I can't believe how it quiet it was on your travels looking for birds Greenie, mind you it has been quiet here I suppose! Nice Skipper though.

Warren Baker said...

Dont leave us completely Greenie, Ive a lot to learn from you yet!!

Quiet in most places last week though.

Spock said...

The Tropical Butterflies are for note

Orange Tiger - Dryadula phaetusa
Zebra - Heliconius charitonius
Cydno - Heliconius cydno

anthough the last one could be a hybrid with the postman, Heliconius melpomene.

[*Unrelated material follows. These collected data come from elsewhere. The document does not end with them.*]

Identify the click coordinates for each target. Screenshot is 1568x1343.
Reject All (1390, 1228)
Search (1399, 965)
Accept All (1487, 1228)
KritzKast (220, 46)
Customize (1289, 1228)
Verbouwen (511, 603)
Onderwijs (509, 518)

The pupa that were seen, are going to hatch Sunday.

Mike H said...

Another good read Greenie, will be sorry to read less of the blog in future but after 5 years would understand if the reads slowed down. Will continue to send you the odd bug for ID if I may ?.Every chance that I may bump into you on your travels.

Ken. said...

I enjoy reading your blog and your pics, and I understand why you are only going to post when anything of interest shows,
but I don't think we will have to wait too long.
Nice pic, love the photo's of Caribbean butterflies.

roger.wood800 said...

Congratulations on your 1,000th post!!!
Nature is great inasmuch as it always manages to keep coming up with surprises. (I had one only this weekend, when I came across the first 'Argiope'* species spider I've ever seen in England, on Romney Marsh. That was as much a surprise to me as it probably was to you to find them in Kent!)
*the sort with yellow and black striped bodies

Rodney Compton said...

I think some of the above comments echo my own thoughts about you easing off with the reports - absolutely outstanding observational work and pictures - thanks for the enjoyment and information.

Rodney Compton said...

Incidentally, we had a chalk hill blue here at Elmfield, Bromley Common last year - has anyone any thoughts on where the High Elms or Bromley Common butterflies originate?